Dataset entries
=== Section Start ===
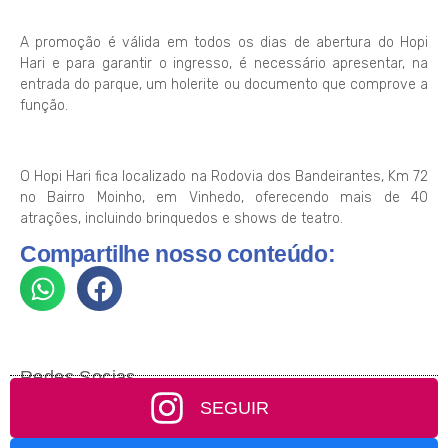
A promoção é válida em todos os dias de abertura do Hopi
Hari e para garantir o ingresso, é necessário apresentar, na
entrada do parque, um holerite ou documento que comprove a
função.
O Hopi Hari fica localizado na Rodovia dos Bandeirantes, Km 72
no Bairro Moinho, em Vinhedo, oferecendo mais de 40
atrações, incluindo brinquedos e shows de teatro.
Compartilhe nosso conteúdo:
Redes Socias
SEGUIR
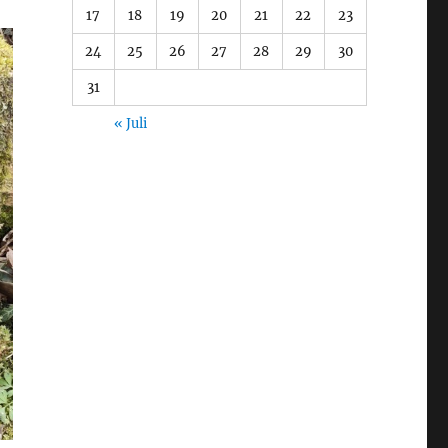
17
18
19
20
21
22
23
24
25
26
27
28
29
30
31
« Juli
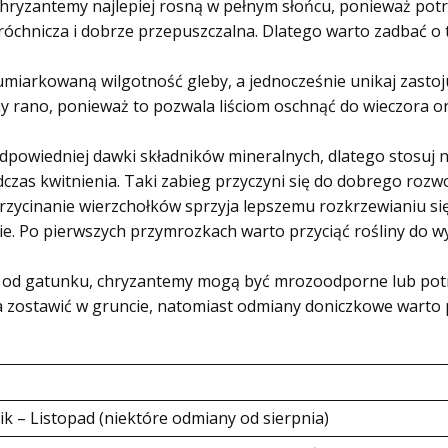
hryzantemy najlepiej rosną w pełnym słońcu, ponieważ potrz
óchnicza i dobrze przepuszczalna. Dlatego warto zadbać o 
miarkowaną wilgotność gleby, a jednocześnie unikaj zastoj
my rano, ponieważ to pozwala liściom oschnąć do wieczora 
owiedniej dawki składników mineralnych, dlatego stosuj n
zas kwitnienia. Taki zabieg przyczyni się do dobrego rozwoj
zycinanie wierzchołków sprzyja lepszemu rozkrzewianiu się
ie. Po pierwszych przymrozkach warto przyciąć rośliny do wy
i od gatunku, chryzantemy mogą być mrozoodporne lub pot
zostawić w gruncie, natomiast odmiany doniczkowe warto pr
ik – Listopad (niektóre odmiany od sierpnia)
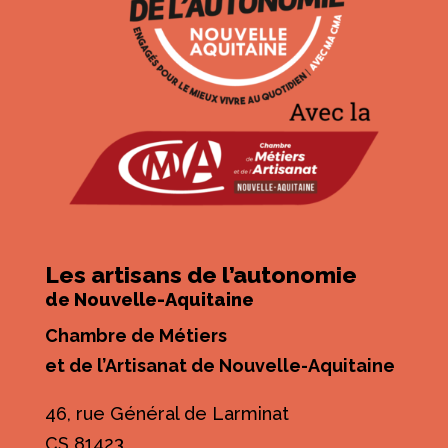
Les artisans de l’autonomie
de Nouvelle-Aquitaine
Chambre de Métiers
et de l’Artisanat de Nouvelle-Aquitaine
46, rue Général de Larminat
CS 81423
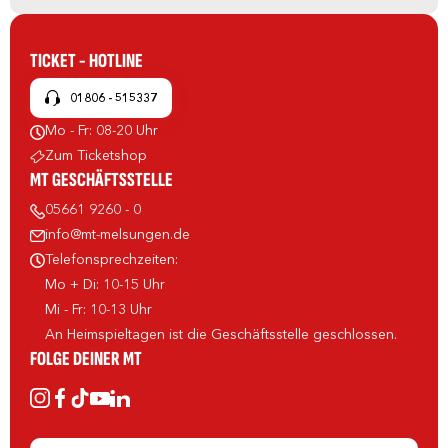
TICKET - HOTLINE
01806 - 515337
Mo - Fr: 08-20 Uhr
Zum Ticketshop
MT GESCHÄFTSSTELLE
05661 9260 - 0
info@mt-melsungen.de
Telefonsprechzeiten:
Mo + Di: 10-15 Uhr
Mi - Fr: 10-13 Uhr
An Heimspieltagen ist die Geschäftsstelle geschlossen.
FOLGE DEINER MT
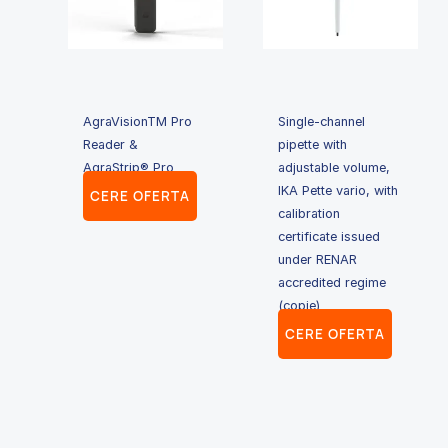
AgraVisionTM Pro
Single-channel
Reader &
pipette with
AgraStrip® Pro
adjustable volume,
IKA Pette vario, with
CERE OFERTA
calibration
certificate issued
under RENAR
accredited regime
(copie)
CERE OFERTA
=== Section End ===
Instructions for the task:
Output each record above word for word, leaving out images.

Task result:
A promoção é válida em todos os dias de abertura do Hopi
Hari e para garantir o ingresso, é necessário apresentar, na
entrada do parque, um holerite ou documento que comprove a
função.
O Hopi Hari fica localizado na Rodovia dos Bandeirantes, Km 72
no Bairro Moinho, em Vinhedo, oferecendo mais de 40
atrações, incluindo brinquedos e shows de teatro.
Compartilhe nosso conteúdo:
Redes Socias
SEGUIR
17
18
19
20
21
22
23
24
25
26
27
28
29
30
31
« Juli
hryzantemy najlepiej rosną w pełnym słońcu, ponieważ potrz
óchnicza i dobrze przepuszczalna. Dlatego warto zadbać o 
miarkowaną wilgotność gleby, a jednocześnie unikaj zastoj
my rano, ponieważ to pozwala liściom oschnąć do wieczora 
owiedniej dawki składników mineralnych, dlatego stosuj n
zas kwitnienia. Taki zabieg przyczyni się do dobrego rozwoj
zycinanie wierzchołków sprzyja lepszemu rozkrzewianiu się
ie. Po pierwszych przymrozkach warto przyciąć rośliny do wy
i od gatunku, chryzantemy mogą być mrozoodporne lub pot
zostawić w gruncie, natomiast odmiany doniczkowe warto pr
ik – Listopad (niektóre odmiany od sierpnia)
Les artisans de l’autonomie
de Nouvelle-Aquitaine
Chambre de Métiers
et de l’Artisanat de Nouvelle-Aquitaine
46, rue Général de Larminat
CS 81423
TICKET - HOTLINE
01806 - 515337
Mo - Fr: 08-20 Uhr
Zum Ticketshop
MT GESCHÄFTSSTELLE
05661 9260 - 0
info@mt-melsungen.de
Telefonsprechzeiten:
Mo + Di: 10-15 Uhr
Mi - Fr: 10-13 Uhr
An Heimspieltagen ist die Geschäftsstelle geschlossen.
FOLGE DEINER MT
AgraVisionTM Pro
Single-channel
Reader &
pipette with
AgraStrip® Pro
adjustable volume,
IKA Pette vario, with
CERE OFERTA
calibration
certificate issued
under RENAR
accredited regime
(copie)
CERE OFERTA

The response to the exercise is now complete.